Mais concernant les juifs, ce saint synode prescrit que l'usage de la force n'incite personne à croire. Au contraire, Dieu prend en pitié qui il veut et endurcit qui il veut (Rom. 9.18). L'homme récalcitrant ne sera pas sauvé, mais celui qui le veut le sera, puisqu'irréprochable est la nature de la justice. De même que l'homme qui obéit au serpent cause sa perte par la volonté de son propre jugement, de même tout homme, par la grâce de Dieu qui l'appelle et par la conversion de son propre esprit est sauvé par sa foi. Donc [les juifs] doivent être persuadés de se convertir par le libre usage de leur volonté plutôt que poussés par la force. Mais tous ceux qui ont déjà été forcés à se diriger vers le christianisme, comme cela se faisait à l'époque du très pieux prince Sisebut, parce qu'ils étaient déjà, c'est un fait établi, liés aux saints sacrements --- ayant reçu la grâce du baptême, été oints par le chrisme et ayant pris part au corps et au sang du Seigneur --- il convient qu'on les pousse à conserver la foi qu'ils ont reçue de force ou par nécessité de peur que le nom du Seigneur ne soit blasphémé et la foi qu'ils ont reçue considérée comme sans valeur et méprisable.
L. Foschia
C'est l'un des cinq canons émis par ce concile qui traitait des conversions forcées et des convertis relaps. À un moment entre 612 et 616, Sisebut ordonna aux juifs de l'Espagne wisigothique de se convertir au christianisme. Les juifs qui avaient été baptisés semblent être retournés peu de temps après au judaïsme. Sous l'impulsion d'Isidore de Séville, ce concile émit une série de canons concernant les juifs, les juifs baptisés et leurs enfants, dont ce canon-ci qui interdisait les conversions forcées tout en insistant sur le fait que ces baptêmes contraignaient les fidèles en question à vivre en chrétiens puisqu'ils prenaient part à la religion chrétienne et à ses rites.

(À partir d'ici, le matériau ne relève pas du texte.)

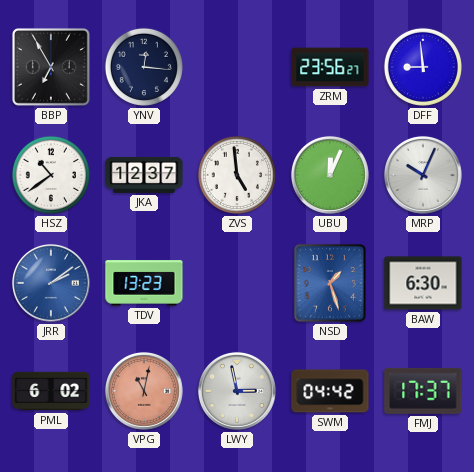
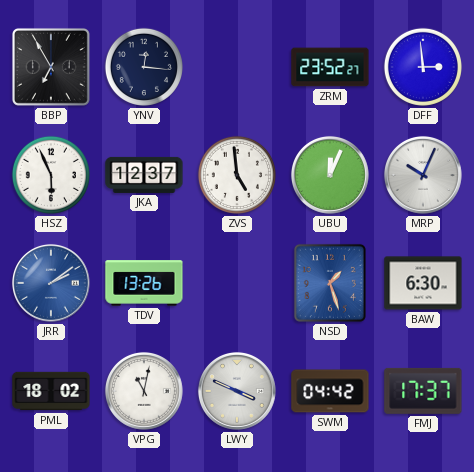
ZRM: 23:56 -> 23:52
DFF: 8:59 -> 2:59
HSZ: 10:39 -> 5:56
TDV: 13:23 -> 13:26
PML: 6:02 -> 18:02
VPG dial: salmon -> white
LWY: 2:58 -> 3:49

Ce canon correspond à un effort, le tout premier connu, pour légitimer et renforcer les conversions forcées de juifs. Jusqu'alors, ni le droit impérial ni le droit canon n'avait interdit aux juifs baptisés de revenir au judaïsme. En effet, la législation antérieure avait permis ou exigé que les juifs convertis de force ou contre leur volonté se reconvertissent au judaïsme. Le canon 57 paraît n'avoir pas été appliqué et semble avoir été ignoré durant la plus grande partie du début du Moyen Age jusqu'à ce que Gratien l'intègre dans son Décret dans les années 1140 (D. 45, c. 5). Ensuite, ce canon acquit une nouvelle importance, entraîna des débats parmi les décrétistes sur la légitimité des baptêmes forcés. Innocent III cita ce canon en 1201 lorsqu'il décréta que ceux qui avaient été baptisés sous la contrainte étaient chrétiens et obligés de vivre comme tels, à moins qu'ils n'aient activement protesté durant la cérémonie elle-même ; ce fut là le canon fondateur de la persécution des convertis judaïsants. Comme d'autres canons relatifs aux juifs émis durant ce concile et les conciles de Tolède postérieurs, le canon 57 reflète les inquiétudes de l'Église sur la reconversion de masse des juifs baptisés. Il faut replacer ces inquiétudes dans le contexte des bouleversements religieux des VIe et VIIe siècles en Espagne. Plusieurs rois wisigoths, avec, à l'occasion, l'aide de leurs évêques, tentèrent d'imposer une uniformité religieuse plus vaste, d'abord en recommandant la conversion des Ariens au catholicisme, ensuite celle des juifs au christianisme. Comme une grande part de cette législation, le canon 57 était sans précédent, mais il reste difficile de déterminer son effet immédiat sur les juifs ou sur leurs relations avec les chrétiens. Les conciles et les rois wisigoths ont donné l'ordre, de manière répétée, aux convertis relaps de revenir vers l'Église, aux juifs de se convertir, et aux chrétiens de cesser d'aider les juifs à échapper à ces directives.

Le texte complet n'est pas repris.